Overall, she said, housing prices are on the rise, due to an increase in demand and a slowdown in building, especially in metro areas like San Francisco, New York, Los Angeles and Long Beach.

A Chronicle data analysis also found that most neighborhoods in San Francisco have seen sluggish or negative growth in home values over the latter half of the last decade, while the northern and eastern parts of the Bay Area have seen their home values increase faster in the past few years than earlier in the decade.

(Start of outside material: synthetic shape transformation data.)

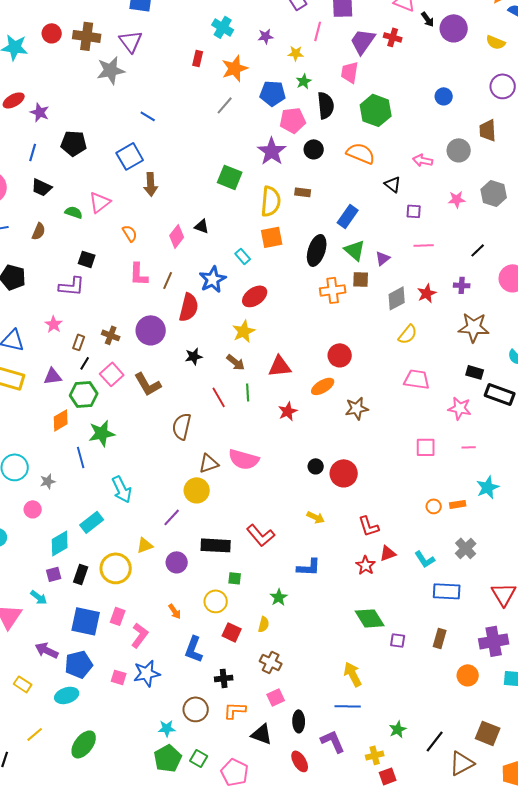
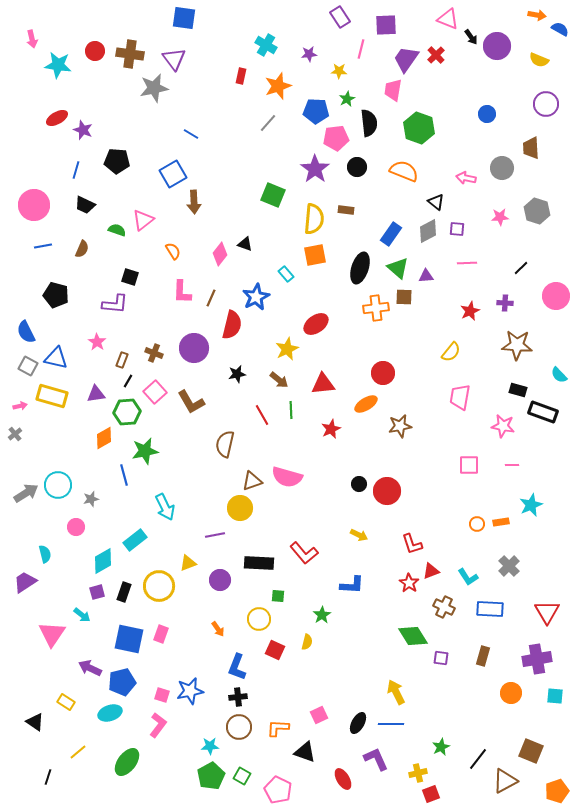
red cross: (393, 37) -> (436, 55), turned 30
purple triangle: (383, 258) -> (426, 276), turned 35
red ellipse: (255, 296) -> (316, 324), moved
gray diamond: (397, 298) -> (428, 231), moved
pink trapezoid: (417, 379) -> (460, 397), turned -88
purple line: (172, 517) -> (215, 535), turned 36
pink L-shape: (140, 635) -> (158, 725), moved
brown cross: (271, 662) -> (444, 607), moved
black cross: (224, 678) -> (238, 697), moved
black ellipse: (299, 721) -> (358, 723), moved, turned 30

San Francisco’s rental market has also been slow to return to pre-pandemic levels, according to a Chronicle analysis, though experts say that the rental market has mostly returned to pre-pandemic seasonal behavior, and prices could soon catch up.

Wage growth in many metro areas is also slower than rises in housing prices, Lee said, which also drives homeownership out of reach for many people.

“It’s possible wage growth is not keeping up, so affordability will continue to be a problem,” she said. “Homes are still going to be unaffordable for the foreseeable future.”